The LLM AI Evaluation Framework is a comprehensive tool designed to evaluate the performance and suitability of different Large Language Models (LLMs) for specific tasks in the context of knowledge management and XWiki technical support. The framework aims to provide insights into the capabilities of LLMs in generating typical content, summarizing content, and answering questions based on provided context.
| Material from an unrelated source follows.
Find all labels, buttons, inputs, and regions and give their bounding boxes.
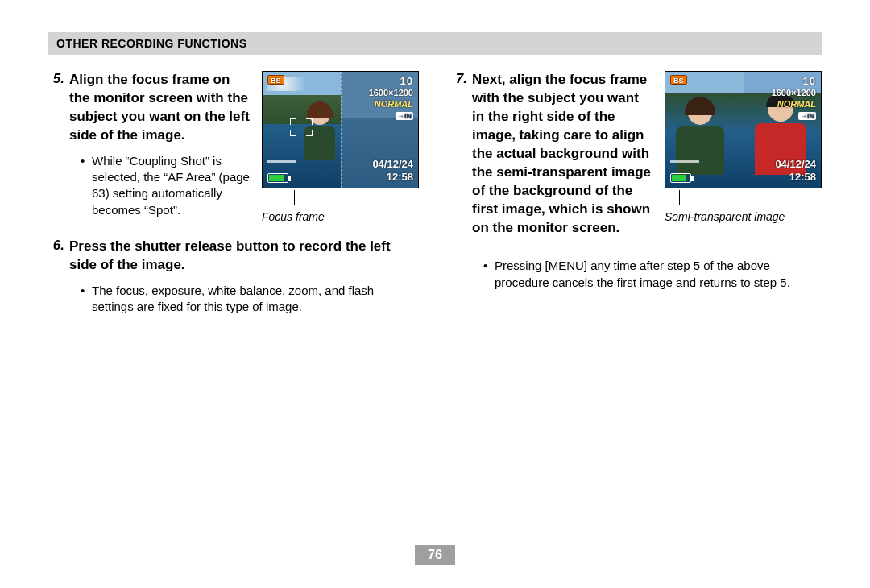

The evaluation framework is using Snakemake, a workflow management system, for the execution of piplelinds or individual steps. It integrates with the LLM Application's API to index and retrieve data, and utilizes various evaluation scripts to assess the performance of the LLMs on different tasks.

Current evaluated tasks:

  • generating typical content
  • content summarization
  • question answering (based on provided context)
  • language consistency

Key Features

  • Evaluation of LLMs for knowledge management and XWiki technical support tasks
  • Support for multiple tasks, including text generation, content summarization, and question answering (RAG-QA)
  • Integration with the LLM application API for data indexing and retrieval
  • Customizable input and configuration files to adapt the evaluation to specific needs
  • Snakemake workflow for easy execution of data preparation and the evaluation pipeline
  • Evaluation scripts for each task to assess the performance of the LLMs
  • Visualization of evaluation results through generated plots and a PDF report

Workflow

The LLM AI Evaluation Framework follows a structured workflow to evaluate the performance of LLMs:

  • Prepare evaluation data: Download documents from an XWiki instance like xwiki.org and save them in the context_data directory.
  • Data Indexing: The framework indexes the data using the LLM Application's API, reading collection and document JSON files from the context_data directory.
  • Model setup (manual step): After the collections have been indexed, the models have to be setup manually in the LLM Application. Make sure the models declared in the config.json file exist in your LLM Application and have access to the evaluation data indexed previously.
  • Model Response Collection: The framework sends request to the models and collects the responses based on the task settings in the configuration file.
  • Evaluation: The generated outputs for each task (text generation, content summarization, RAG-QA) are evaluated using specific evaluation scripts.
  • Visualization: The evaluation results are visualized through generated plots to provide insights into the performance of the LLMs, centralized in the Evaluation_report.pdf

The framework is designed to be flexible and customizable, allowing users to adapt the evaluation to their specific needs by modifying the input and configuration files. It provides a comprehensive set of tools and scripts to assess the suitability of LLMs for knowledge management and XWiki technical support tasks.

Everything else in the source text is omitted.